---------- Data ----------

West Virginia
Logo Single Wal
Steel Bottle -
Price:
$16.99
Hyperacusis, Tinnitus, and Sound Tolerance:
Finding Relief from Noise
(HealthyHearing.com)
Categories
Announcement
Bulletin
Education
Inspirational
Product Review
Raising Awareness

----------

→ Problem to solve
Keep only the lines from the line with "Finding Relief from Noise" to the end of the records above, and repeat them exactly.

→ Output
Finding Relief from Noise
(HealthyHearing.com)
Categories
Announcement
Bulletin
Education
Inspirational
Product Review
Raising Awareness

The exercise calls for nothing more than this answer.